Mankurt ve mankurtlaşma deyimini literatürümüze kazandıran kişi yirminci yüz yılın en büyük romancılarından biri olan Kırgız yazar Cengiz Aytmatov’dur. Cengiz Aytmatov’un Türkiye Türkçesine “Gün Uzar Yüzyıl Olur yada Gün Olur Asra Bedel ” adıyla çevrilen romanında yer verdiği bir Kırgız efsanesinde geçer bu deyim. “nayman ana” nın eserde (romanda genc oglunun düşmanca esir alındıgı ve mankurt yapılarak hafızasını kaybettiği kişi )anlattıklarına göre, kırgızların komşusu ve can düşmanı olan juan-juanlar son derece gaddar ve acımasızdırlar. fırsat buldukları zaman komşu kabile ve oymaklara baskınlarda bulunurlar; yakıp yıkarlar, ne bulurlarsa yağmalarlar ve alıp götürdükleri genç tutsakları da mankurtlaştırarak ölünceye kadar kendilerine köle yaparlar. genç bir tutsağın önce diri diri kafa derisini kazırlar yada yüzerler, sonra yeni yüzülmüş yaş bir deve derisini kafasına sıkıca sarıp günlerce güneşte bırakırlar. Deve derisi kurudukça kafayı sıkar ve kıllar içe dogru uzar. Bu işkence sonucu genç tutsak ya ölür yada beyni zedelenip en sonunda hiçbir şey hatırlayamaz hale gelir. kimdir, nedir, necidir, nereden gelmiştir? bu soruların hiçbirinin cevabını veremez. Bu hale gelmiş kişi artık bir mankurt olmuştur ve serbest bırakılsa bile kaçıp gidebileceği hiçbir yer yoktur. öyle biri ölünceye kadar juan-juanların gönüllü kölesi olarak kalmaya mahkumdur, onların emrinden cıkamaz, sorgulayamaz, tamamen esirdir.

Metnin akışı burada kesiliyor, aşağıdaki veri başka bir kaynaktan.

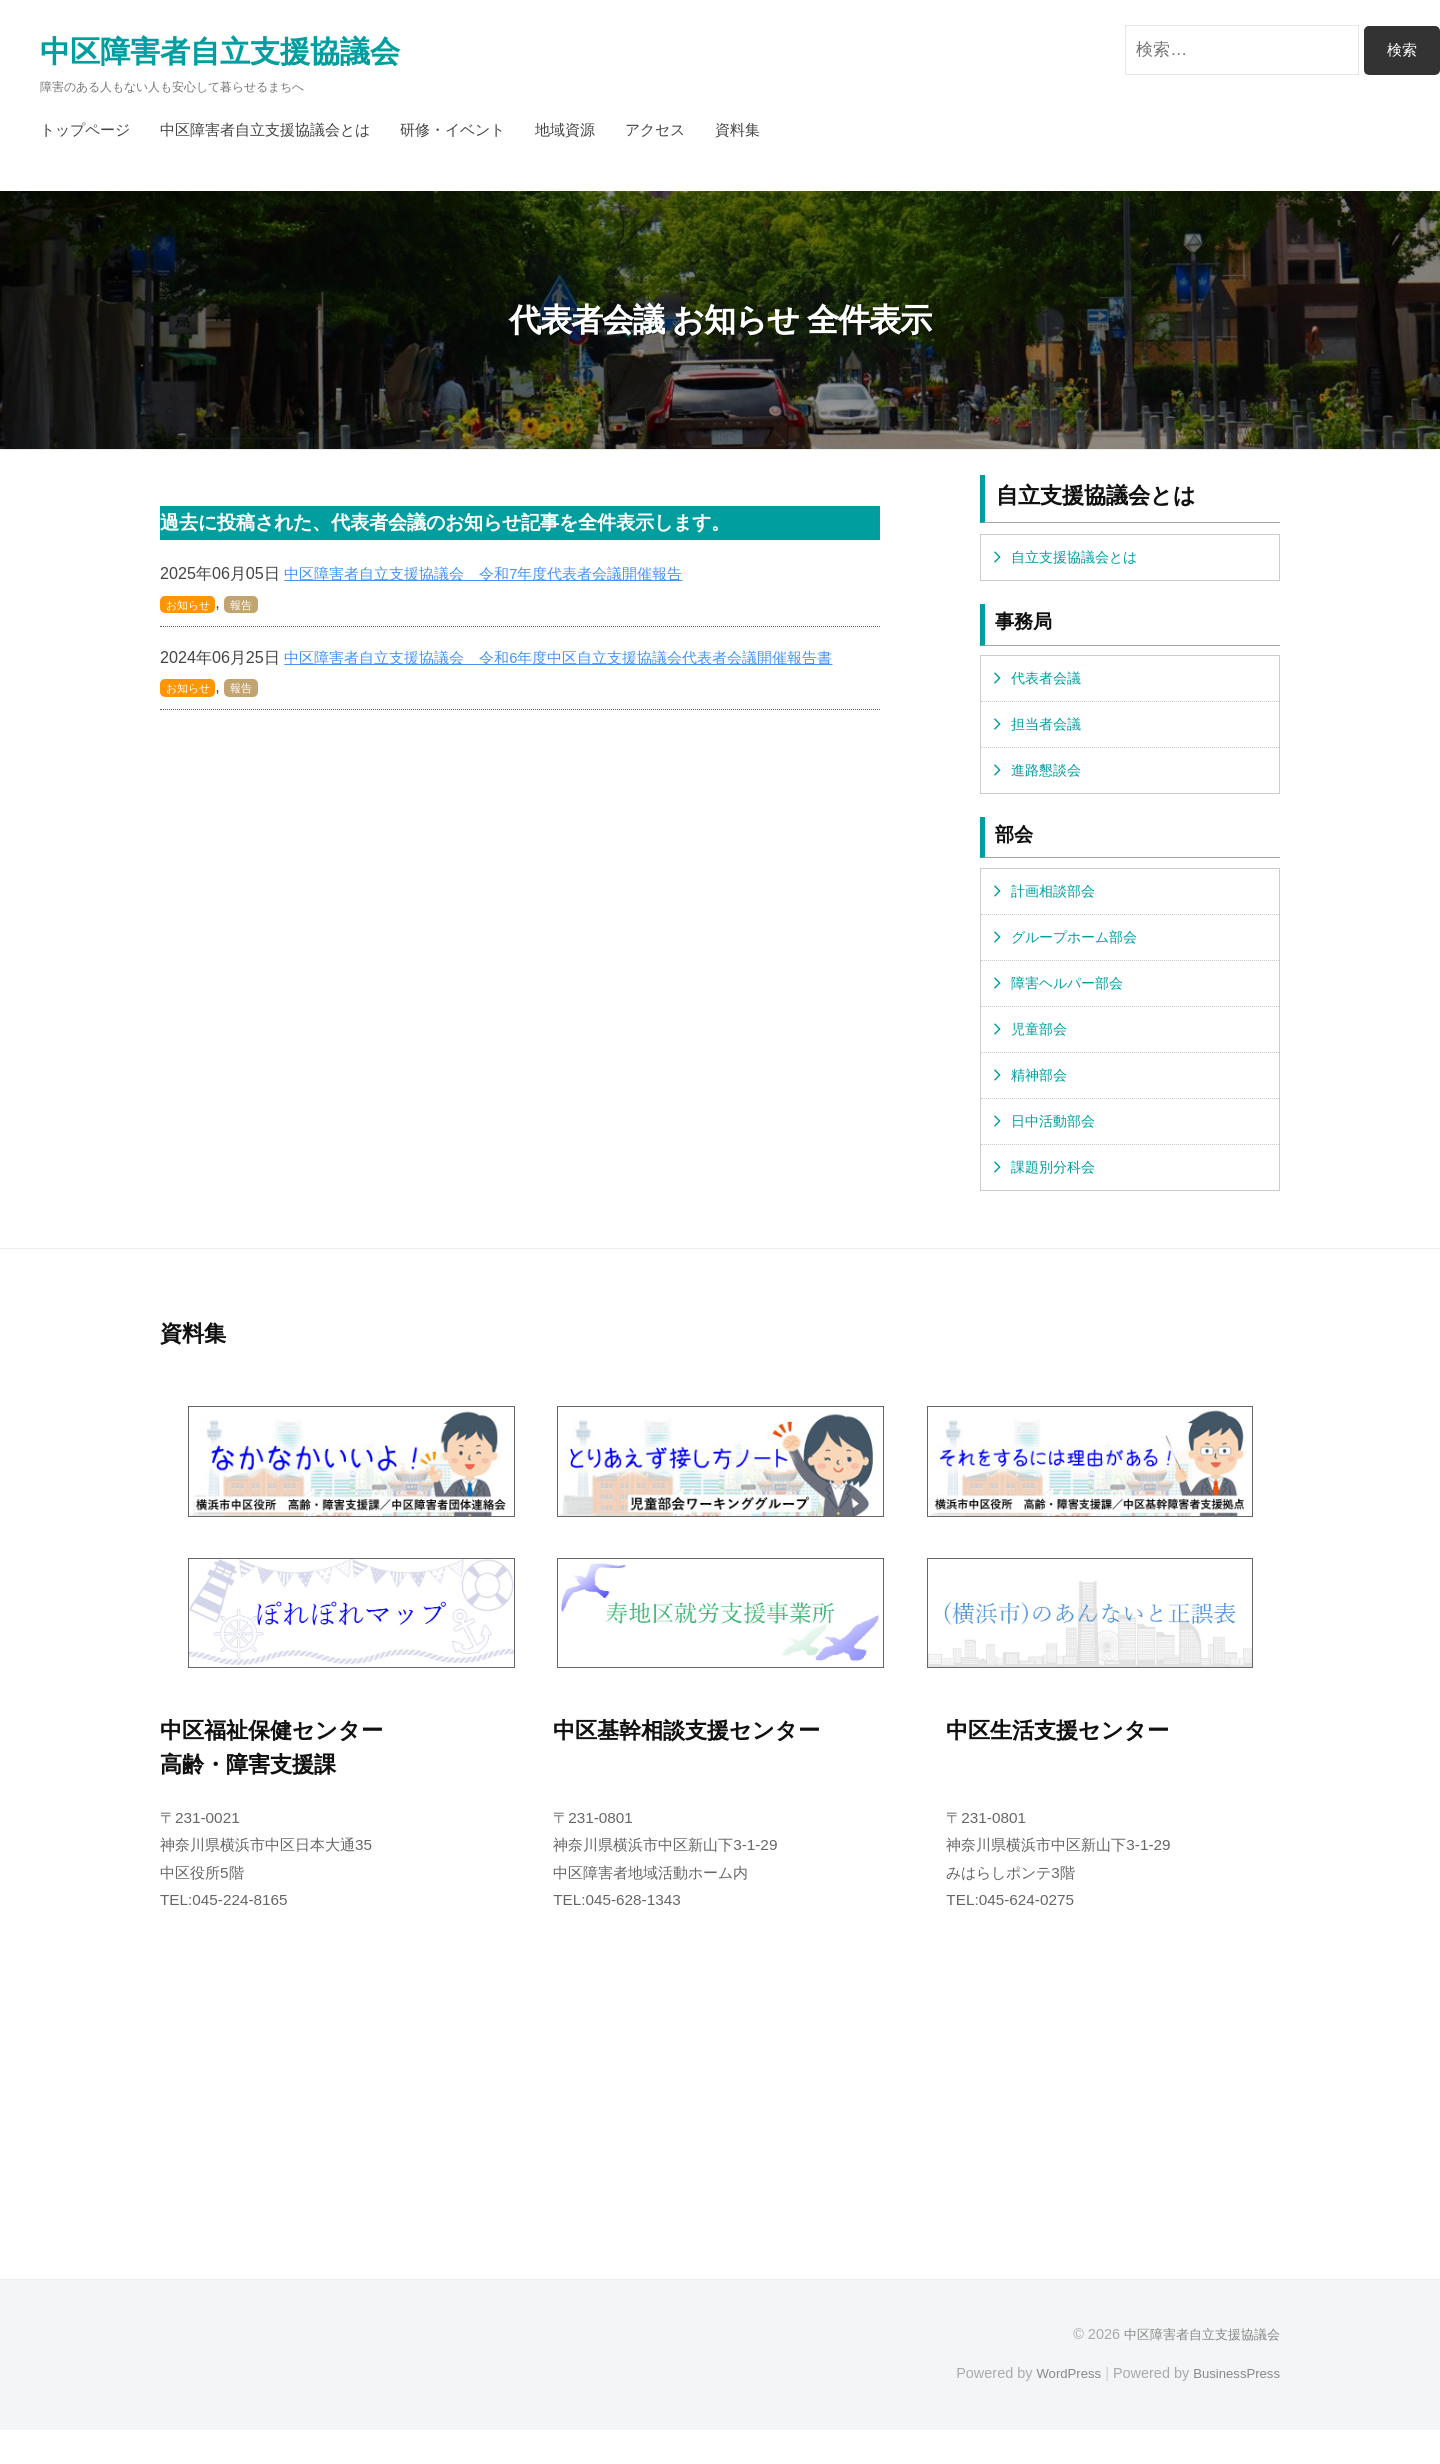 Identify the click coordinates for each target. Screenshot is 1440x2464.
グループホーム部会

Romanın enfes tadını Cengiz Aytmatovun kıvrak kalemine ve sizin berrak düşüncelerinize bırakarak şu soruyu sormak istiyorum.
Bizler neyin modern mankurtlarıyız?
Teknolojı?
Alişveriş?
İsraf?
Nefis?
Tamamen özgür müyüz yada herzaman bir kösemizde mankurt olamaya hazır yanımız var mı?